Podemos dizer sem errar que Crown o magnífico é um filme que serviu para reforçar a aura que se formava em torno de seu nome, ainda que estejamos distante de uma obra prima. A maior virtude de “Crown” é justamente de não buscar explicar de forma lógica, mas sim através de reflexos a mente de um homem. Thomas Crown seria um cidadão acima de qualquer suspeita, mas um outro ser dotado de uma mente tão engenhosa quanto a sua, o coloca como o principal alvo de sua investigação. A canção assinada entre outros por Legrand e que ganhou merecidamente a estatueta da academia (The Windmills of Your Mind) e que abre a película casa perfeitamente com o que nos será apresentado. O que se passa na mente de um homem? Do que é dotado o espírito humano? No caso de Crown, notamos que o que ele realiza é algo que nos fascina. Seu intuito não é o de angariar mais dinheiro, já que o que ele possui lhe é suficiente. O que ele deseja é romper os limites que cerceiam a sua vida. Foi casado, teve filhos, tem uma posição de respeito dentro da sociedade, dedica-se a diversões onde busca obter adrenalina para se sentir útil e vivo. Apesar de possui uma vida aparentemente privilegiada, sentimos que lhe falta algo. O mundo capitalista onde vive, e no qual ocupa uma posição de destaque não o preenche como devia. Obtivera tudo o que muitos perseguem em uma vida inteira e falta-lhe um sentido maior. A detetive que pode parecer uma ameaça séria soa-lhe mais como um alívio em sua fastidiosa existência do que uma ameaça. Um ser que também busca novos desafios, alguém para se lhe ombrear na vida. Ainda que fiquemos fascinados com o mundo que nos é apresentado, não nos deixemos enganar. Atrás de todo requinte e elegância existem amarras que limitam a real capacidade do ser humano. Uma crítica velada ao sensualismo que limita o homem. Crown é também um animal acuado em uma jaula que cerceia sua liberdade e a qual deseja romper.

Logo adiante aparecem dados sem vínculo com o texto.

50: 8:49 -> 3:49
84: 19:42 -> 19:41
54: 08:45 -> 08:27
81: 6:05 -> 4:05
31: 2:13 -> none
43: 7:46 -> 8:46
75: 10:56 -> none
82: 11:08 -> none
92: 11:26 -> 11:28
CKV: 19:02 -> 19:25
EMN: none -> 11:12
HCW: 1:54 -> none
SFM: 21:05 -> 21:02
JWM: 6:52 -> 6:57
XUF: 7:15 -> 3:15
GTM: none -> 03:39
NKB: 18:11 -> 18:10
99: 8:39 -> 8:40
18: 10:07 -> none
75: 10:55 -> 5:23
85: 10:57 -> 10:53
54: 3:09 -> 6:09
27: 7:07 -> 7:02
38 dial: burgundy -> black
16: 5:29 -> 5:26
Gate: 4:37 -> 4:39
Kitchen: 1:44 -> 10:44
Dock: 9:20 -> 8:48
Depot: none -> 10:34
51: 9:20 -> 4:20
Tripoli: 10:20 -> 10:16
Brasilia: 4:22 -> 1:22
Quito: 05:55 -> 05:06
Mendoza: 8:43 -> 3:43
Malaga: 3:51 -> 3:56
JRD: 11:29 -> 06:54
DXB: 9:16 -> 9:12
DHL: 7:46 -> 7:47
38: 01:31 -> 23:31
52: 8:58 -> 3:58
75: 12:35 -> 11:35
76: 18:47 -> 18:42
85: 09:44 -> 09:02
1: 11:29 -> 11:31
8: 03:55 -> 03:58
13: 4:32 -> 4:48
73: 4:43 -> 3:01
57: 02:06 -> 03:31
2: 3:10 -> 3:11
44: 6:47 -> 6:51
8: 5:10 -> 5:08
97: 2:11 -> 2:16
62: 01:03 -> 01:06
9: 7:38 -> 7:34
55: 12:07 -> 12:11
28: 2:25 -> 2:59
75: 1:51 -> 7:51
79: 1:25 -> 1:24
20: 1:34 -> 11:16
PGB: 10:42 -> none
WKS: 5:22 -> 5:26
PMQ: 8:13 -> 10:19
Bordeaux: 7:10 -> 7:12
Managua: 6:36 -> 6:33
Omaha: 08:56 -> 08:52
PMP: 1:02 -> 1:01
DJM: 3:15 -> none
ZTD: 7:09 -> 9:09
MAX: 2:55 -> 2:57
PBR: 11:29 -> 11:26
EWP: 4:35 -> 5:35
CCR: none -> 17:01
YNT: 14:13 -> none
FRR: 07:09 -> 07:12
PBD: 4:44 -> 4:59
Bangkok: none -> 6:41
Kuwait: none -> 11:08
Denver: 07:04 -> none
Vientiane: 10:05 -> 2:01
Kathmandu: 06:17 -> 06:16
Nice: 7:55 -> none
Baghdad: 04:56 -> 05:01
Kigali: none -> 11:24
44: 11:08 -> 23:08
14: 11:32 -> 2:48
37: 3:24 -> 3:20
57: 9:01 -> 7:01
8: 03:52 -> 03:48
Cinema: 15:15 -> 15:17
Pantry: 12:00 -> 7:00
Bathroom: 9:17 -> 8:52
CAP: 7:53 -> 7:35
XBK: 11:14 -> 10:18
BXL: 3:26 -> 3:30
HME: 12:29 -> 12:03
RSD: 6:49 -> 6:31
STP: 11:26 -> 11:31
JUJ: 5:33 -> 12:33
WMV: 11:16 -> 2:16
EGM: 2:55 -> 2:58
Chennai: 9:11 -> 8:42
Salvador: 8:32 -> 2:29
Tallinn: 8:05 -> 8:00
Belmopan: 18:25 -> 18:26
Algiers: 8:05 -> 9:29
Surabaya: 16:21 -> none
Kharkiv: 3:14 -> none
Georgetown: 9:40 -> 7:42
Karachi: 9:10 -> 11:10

O início do filme com o letreiro e a tela dividida, não com o intuito de nos divertir, mas sim de tentar romper os limites do possível ao nos procurar postar dentro de um processo criativo de uma mente que busca materializar algo que rompe o cotidiano repetitivo de uma vida sem sabor. A ação que parece correr em vários lugares em geral só se dá em um: Na mente de Crown. Os vários personagens que acompanhamos são em realidade extensões de sua mente, como nossos membros de nossos desejos: Quero agarrar uma maçã, meu braço obedece e a mão a toma. A tela dividida não possui o intuito de divertir, está ali para servir a história. Não é um adorno sem outra função que seja a de iludir nossa atenção. Isso me encanta. Dá-me bem estar também a trilha sonora bem resolvida, os atores sóbrios a serviço da história, ao invés de procurarem se destacar nela. Jewison se vale da influência da época da feitura do filme e não a nega. Alem da utilização da tela dividida, temos enquadramentos bem resolvidos, iluminação psicodélica, cenários de alta tecnologia, que fizeram a fama de séries como James Bond. Alie-se a tudo isso o mito Steve McQueen com o phiquique du role necessário para o papel e o charme destruidor de Faye Dunaway (e imaginar que Anouk Aimée recusou o papel – que tolice; mas sinceramente não sei se casaria tão bem quanto Faye).

"Crown, O Magnifico" segue ainda como um exemplo de um filme de classe e refinamento, que a sua refilmagem não conseguiu atingir. Apesar disso fica em nós a sensação que não se conseguiu mergulhar de maneira decisiva nos moinhos da mente do ser humano. Mas ao menos se atentou para isso.